Yang mendesak saat ini, menurut Pukat, polisi harus mengungkap siapa saja yang berada di dalam rekaman yang menghebohkan tersebut. Karena rekaman itu menjadi sumber utama untuk mengetahui siapa saja yang terlibat di dalamnya. Pukat sendiri memperkirakan isi rekaman itu jauh lebih dahsyat dibanding transkrip yang dimuat media massa beberapa hari terakhir.
Di sisi lain, Presiden diharapkan tidak diam saja. Meski Presiden tidak bisa mencampuri proses hukum, setidaknya dia bisa masuk untuk meningkatkan profesionalitas para penegak hukum yang tengah bekerja.
Denny sebaiknya mundur
Direktur Indonesia Court Monitoring (ICM)—sebuah lembaga swadaya masyarakat pemantau peradilan, yang juga hadir dalam jumpa pers—meminta Denny Indrayana mundur dari jabatan Staf Khusus Presiden Bidang Hukum karena situasi yang ada saat ini dipandang sudah sulit untuk merealisasikan pemberantasan korupsi. Sebelum menjadi staf Presiden, Denny merupakan Direktur ICM dan saat ini masih berada di Dewan Etik ICM.

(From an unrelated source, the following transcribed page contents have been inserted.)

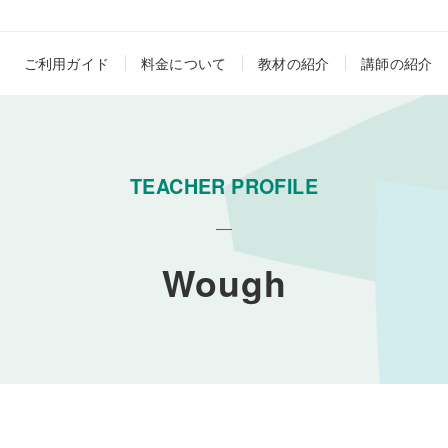
ご利用ガイド
料金について
教材の紹介
講師の紹介
TEACHER PROFILE
Wough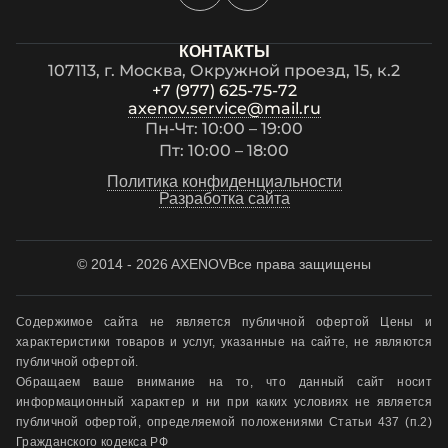
КОНТАКТЫ
107113, г. Москва, Окружной проезд, 15, к.2
+7 (977) 625-75-72
axenov.service@mail.ru
Пн-Чт: 10:00 – 19:00
Пт: 10:00 – 18:00
Политика конфиденциальности
Разработка сайта
© 2014 - 2026 AXENOV
Все права защищены
Содержимое сайта не является публичной офертой Цены и
характеристики товаров и услуг, указанные на сайте, не являются
публичной офертой.
Обращаем ваше внимание на то, что данный сайт носит
информационный характер и ни при каких условиях не является
публичной офертой, определяемой положениями Статьи 437 (п.2)
Гражданского кодекса РФ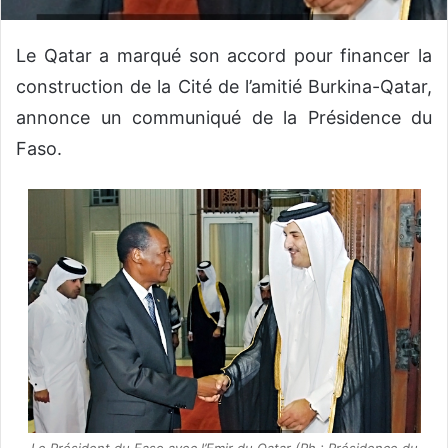
Le Qatar a marqué son accord pour financer la
construction de la Cité de l’amitié Burkina-Qatar,
annonce un communiqué de la Présidence du
Faso.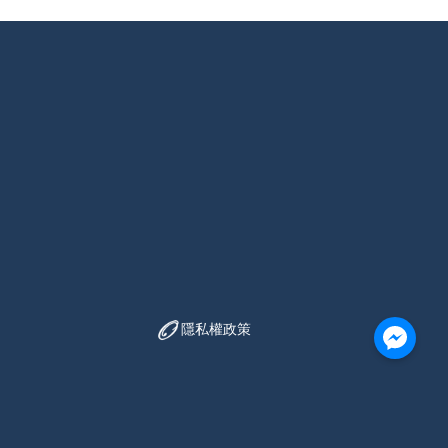
隱私權政策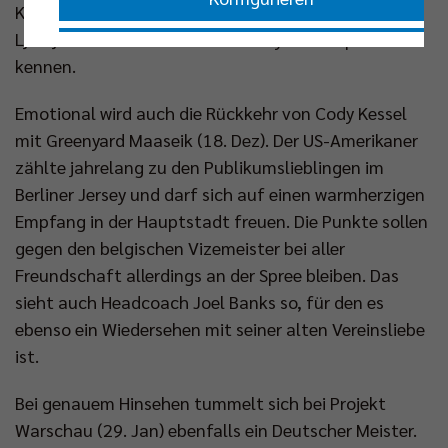
Königsklasse. So lernte auch Kyle Dagostino im
Ljubljana-Trikot bereits den Volleyballtempel
Nur essenzielle Cookies akzeptieren
kennen.
Emotional wird auch die Rückkehr von Cody Kessel
Impressum
|
Datenschutzerklärung
mit Greenyard Maaseik (18. Dez). Der US-Amerikaner
zählte jahrelang zu den Publikumslieblingen im
Berliner Jersey und darf sich auf einen warmherzigen
Empfang in der Hauptstadt freuen. Die Punkte sollen
gegen den belgischen Vizemeister bei aller
Freundschaft allerdings an der Spree bleiben. Das
sieht auch Headcoach Joel Banks so, für den es
ebenso ein Wiedersehen mit seiner alten Vereinsliebe
ist.
Bei genauem Hinsehen tummelt sich bei Projekt
Warschau (29. Jan) ebenfalls ein Deutscher Meister.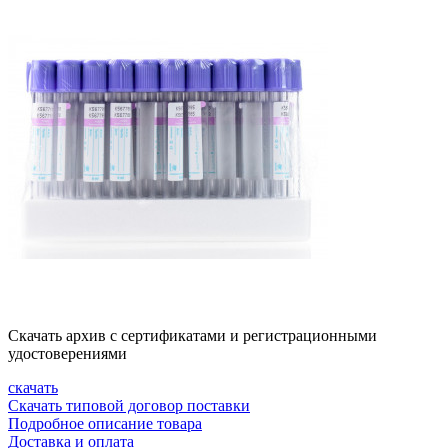
Скачать архив с сертификатами и регистрационными
удостоверениями
скачать
Скачать типовой договор поставки
Подробное описание товара
Доставка и оплата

"Kami mengimbau pada kawan seperjuangan kami untuk mundur dan selanjutnya bersama masyarakat dan KPK memperkuat barisan. Penahanan Bibit dan Chandra merupakan pembunuhan politik terhadap KPK yang merupakan simbol pemberantasan korupsi," ujar Wahyu.
Simak breaking news dan berita pilihan kami langsung di ponselmu. Pilih saluran andalanmu akses berita Kompas.com WhatsApp Channel : https://www.whatsapp.com/channel/0029VaFPbedBPzjZrk13HO3D. Pastikan kamu sudah install aplikasi WhatsApp ya.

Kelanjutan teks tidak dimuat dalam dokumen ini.